Si può dire che Roma fosse in mano di questi briganti, che, quando non esercitavano il loro ufficio poliziesco, aggredivano la gente. Molti ne rimasero a Roma anche dopo l’occupazione e per questo per un certo tempo le vie della città furono così mal sicure durante la sera.

Il Corpo d’Osservazione, che si concentrò ai confini, era sotto il comando del general Cadorna, buon soldato, giusto e onesto, e si componeva della 11ma divisione comandata dal generale Cosenz, dalla 12ma comandata dal generale Maze de la Roche, e dalla 13ma comandata dal Ferrero, che fu poi ministro della guerra, sotto la presidenza Depretis. Il capo di Stato maggiore era il generale Primerano.
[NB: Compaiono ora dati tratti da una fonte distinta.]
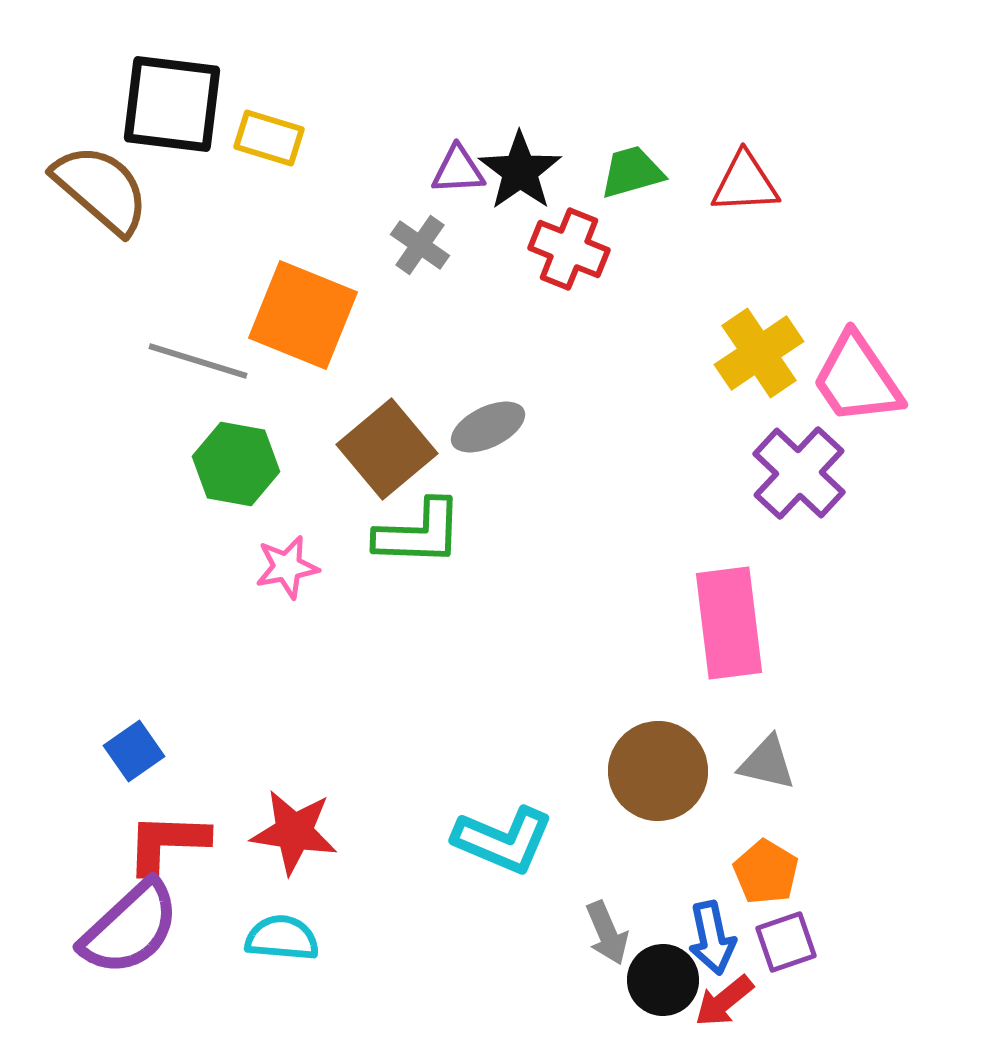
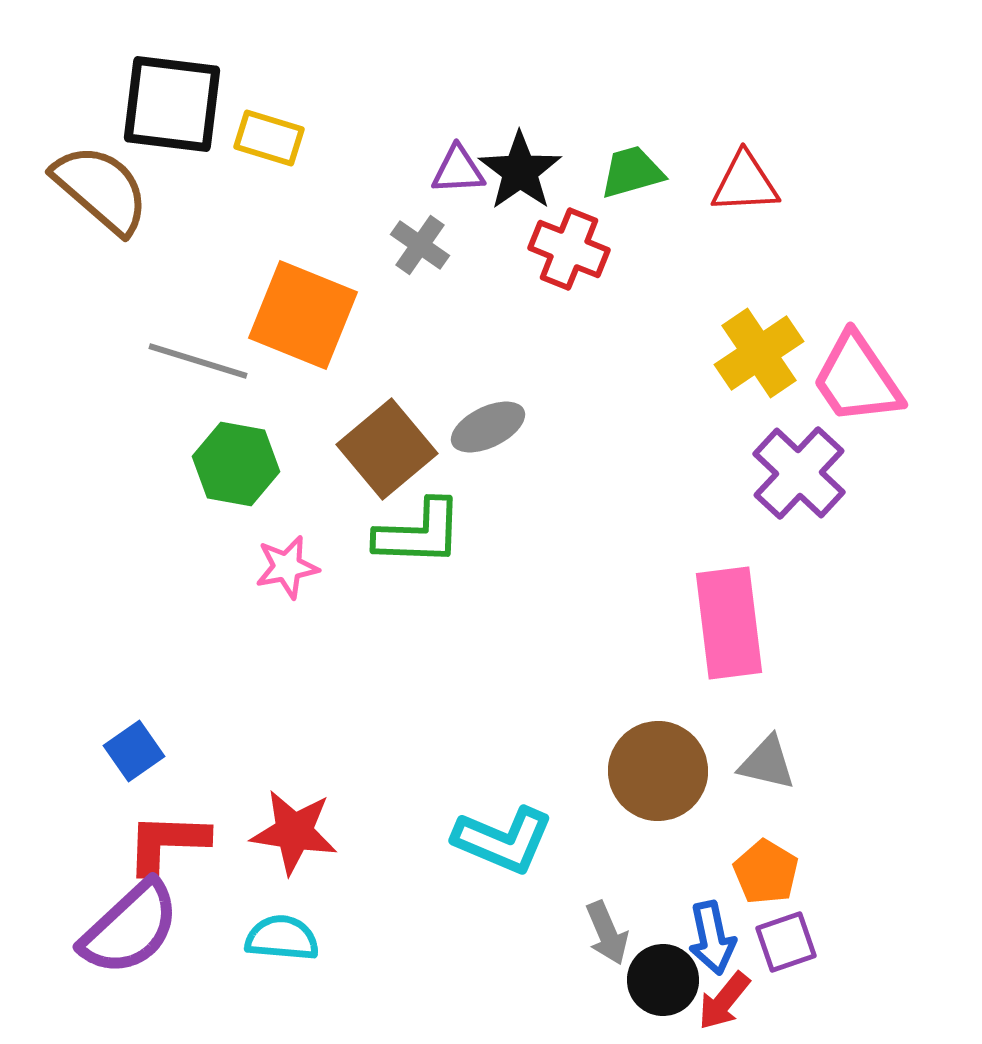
red arrow: rotated 12 degrees counterclockwise
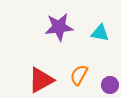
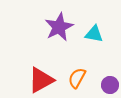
purple star: rotated 20 degrees counterclockwise
cyan triangle: moved 6 px left, 1 px down
orange semicircle: moved 2 px left, 3 px down
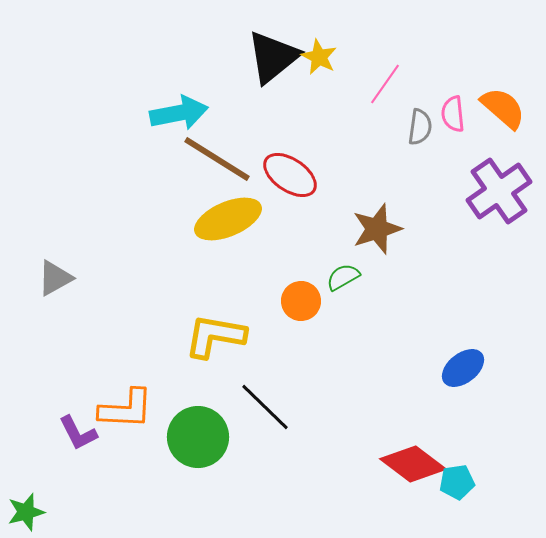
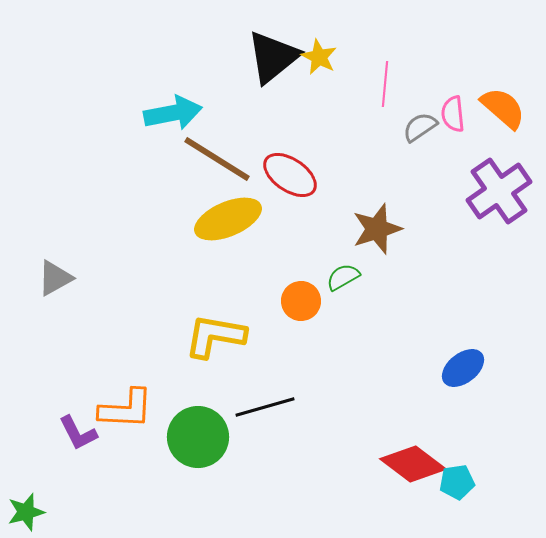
pink line: rotated 30 degrees counterclockwise
cyan arrow: moved 6 px left
gray semicircle: rotated 132 degrees counterclockwise
black line: rotated 60 degrees counterclockwise
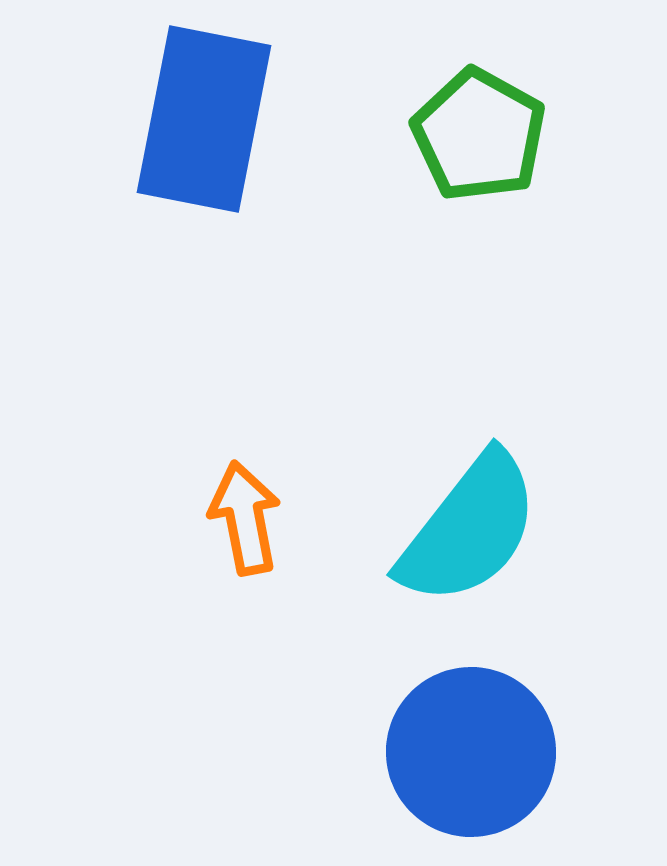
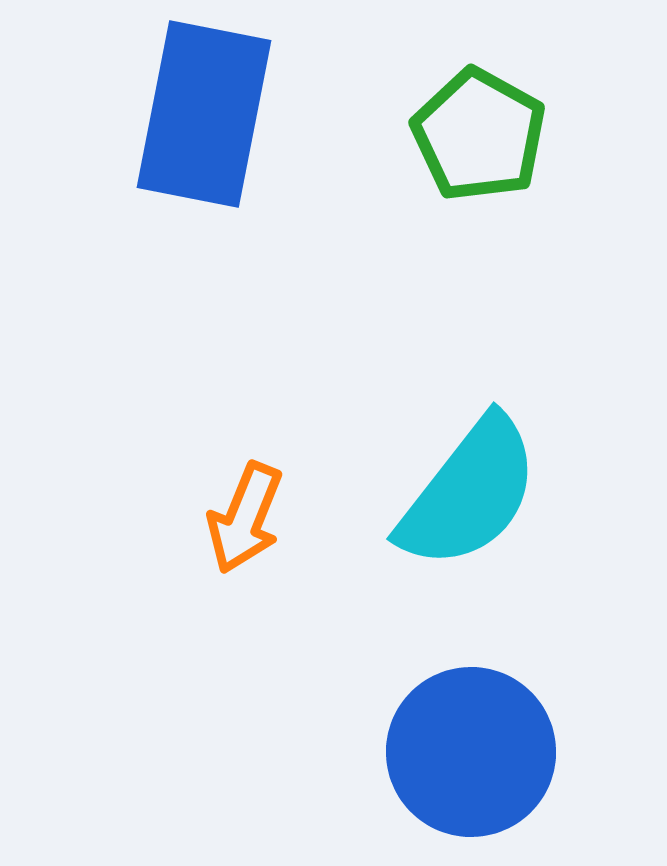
blue rectangle: moved 5 px up
orange arrow: rotated 147 degrees counterclockwise
cyan semicircle: moved 36 px up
Al Cadorna erano stati sottoposti altri nomi di generali prima che si formasse il Corpo d’Osservazione, e fra quelli il nome di Nino Bixio. La parte che egli aveva avuta alla difesa di Roma nel 1849, il suo coraggio, la sua valentia in guerra, che era apprezzata anche dai soldati piemontesi, fra i quali S. E. il general Della Rocca, che ancora non rifinisce di lodarne l’opera nella campagna del 1866, avevano indotto il ministro della guerra, general Covone, a proporlo al Cadorna. Ma questi, riconoscendo tutti i meriti del Bixio, lo rifiutava, perchè sapeva che nella campagna di Roma più che di slancio e di scienza militare e di valore, era necessario che i capi avessero tatto politico, freddezza, e sapessero barcamenarsi e conciliare gli animi, invece d’infiammarli. E ora che il Bixio è morto, che il Cadorna lo ha seguito nella tomba, bisogna riconoscere che il comandante del Corpo d’Osservazione aveva la vista lunga. Difatti il Bixio gli dette non poche amarezze e quello che egli riferisce nel suo bel libro «La liberazione di Roma», e la polemica che dovè sostenere in seguito per più di un decennio e contro il Petruccelli della Gattina e contro il Guerzoni, lo provano; perchè, nonostante la sua opposizione, il Ministro della Guerra, che già in quel tempo dava segni manifesti di quella perturbazione mentale che Io condusse dopo poco alla morte, chiamò il Bixio da Bologna a comandare la 2° divisione, e all’Angioletti dette il comando della 9°, e queste due divisioni furono mandate a rinforzare il Corpo d’Osservazione, che cambiò il suo nome in quello di 4° Corpo, e che all’ingresso in campagna era forte di circa 60,000 uomini.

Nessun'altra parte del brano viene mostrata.